Restate all the entries exactly as they appear, apart from the pictures.

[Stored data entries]
....................

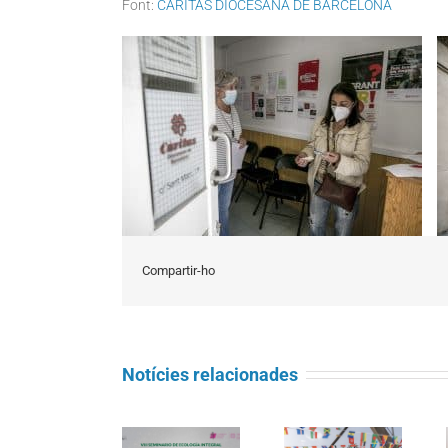
Font:
CÀRITAS DIOCESANA DE BARCELONA
Compartir-ho
Notícies relacionades
Seminari
Càritas
d’Ecologia
Barcelona
Integral:
La processó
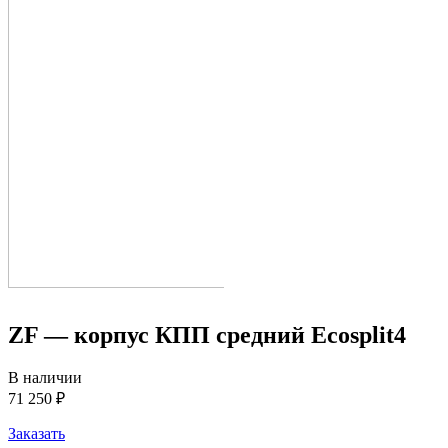
ZF — корпус КПП средний Ecosplit4
В наличии
71 250 ₽
Заказать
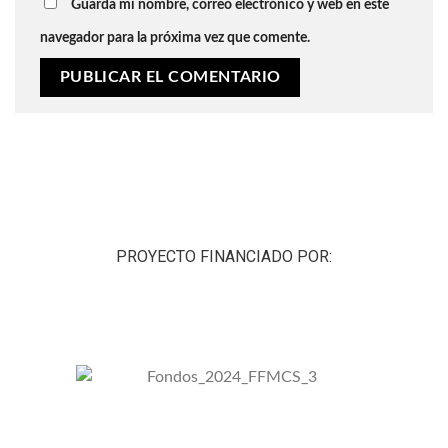
Guarda mi nombre, correo electrónico y web en este
navegador para la próxima vez que comente.
PROYECTO FINANCIADO POR:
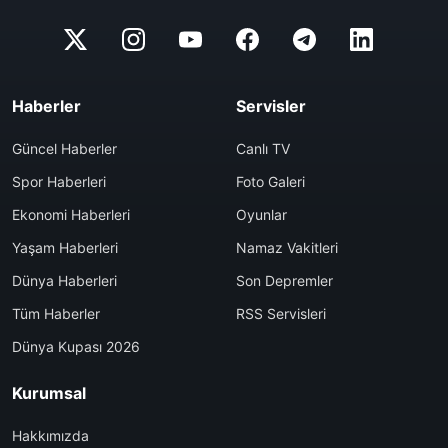
Haberler
Servisler
Güncel Haberler
Canlı TV
Spor Haberleri
Foto Galeri
Ekonomi Haberleri
Oyunlar
Yaşam Haberleri
Namaz Vakitleri
Dünya Haberleri
Son Depremler
Tüm Haberler
RSS Servisleri
Dünya Kupası 2026
Kurumsal
Hakkımızda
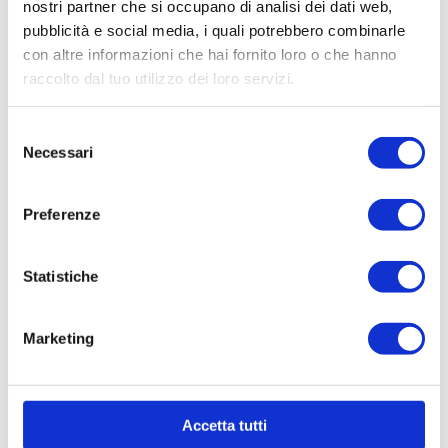
9108 NEB
20830 N
nostri partner che si occupano di analisi dei dati web,
SPREMIPOMODORO
SPREMIPOMODORO
pubblicità e social media, i quali potrebbero combinarle
N.3 ELETTRICO CON
N. 5 ELETTRICO 450
con altre informazioni che hai fornito loro o che hanno
BANCHETTO 450 W
W – accessori Plast
raccolto dal tuo utilizzo dei loro servizi.
Plastica
ica
Selezione
Necessari
del
consenso
Paginazione
chevron_left
chevron_right
1
2
3
Preferenze
degli
articoli
Statistiche
Passapomodoro Manuale vs
Elettrico: Come Scegliere la
Marketing
Soluzione Più Adatta alle
Proprie Esigenze
La scelta tra passapomodoro manuale
Accetta tutti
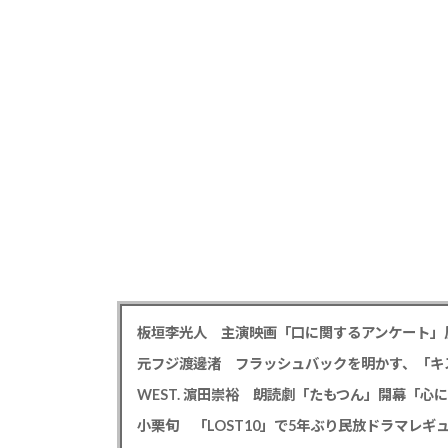
板垣李光人 主演映画「口に関するアンケート」
WEST. 濵田崇裕 朗読劇「たもつん」開幕「
小栗旬 「LOST10」で5年ぶり民放ドラマレ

....................

▶ _Output of the exercise_
Font:
CÀRITAS DIOCESANA DE BARCELONA
Compartir-ho
Notícies relacionades
Seminari
Càritas
d’Ecologia
Barcelona
Integral:
La processó
ZF — корпус КПП средний Ecosplit4
В наличии
71 250 ₽
Заказать
Guarda mi nombre, correo electrónico y web en este
navegador para la próxima vez que comente.
PROYECTO FINANCIADO POR:
Haberler
Servisler
Güncel Haberler
Canlı TV
Spor Haberleri
Foto Galeri
Ekonomi Haberleri
Oyunlar
Yaşam Haberleri
Namaz Vakitleri
Dünya Haberleri
Son Depremler
Tüm Haberler
RSS Servisleri
Dünya Kupası 2026
Kurumsal
Hakkımızda
9108 NEB
20830 N
nostri partner che si occupano di analisi dei dati web,
SPREMIPOMODORO
SPREMIPOMODORO
pubblicità e social media, i quali potrebbero combinarle
N.3 ELETTRICO CON
N. 5 ELETTRICO 450
con altre informazioni che hai fornito loro o che hanno
BANCHETTO 450 W
W – accessori Plast
raccolto dal tuo utilizzo dei loro servizi.
Plastica
ica
Selezione
Necessari
del
consenso
Paginazione
chevron_left
chevron_right
1
2
3
Preferenze
degli
articoli
Statistiche
Passapomodoro Manuale vs
Elettrico: Come Scegliere la
Marketing
Soluzione Più Adatta alle
Proprie Esigenze
La scelta tra passapomodoro manuale
Accetta tutti
板垣李光人 主演映画「口に関するアンケート」
WEST. 濵田崇裕 朗読劇「たもつん」開幕「
小栗旬 「LOST10」で5年ぶり民放ドラマレ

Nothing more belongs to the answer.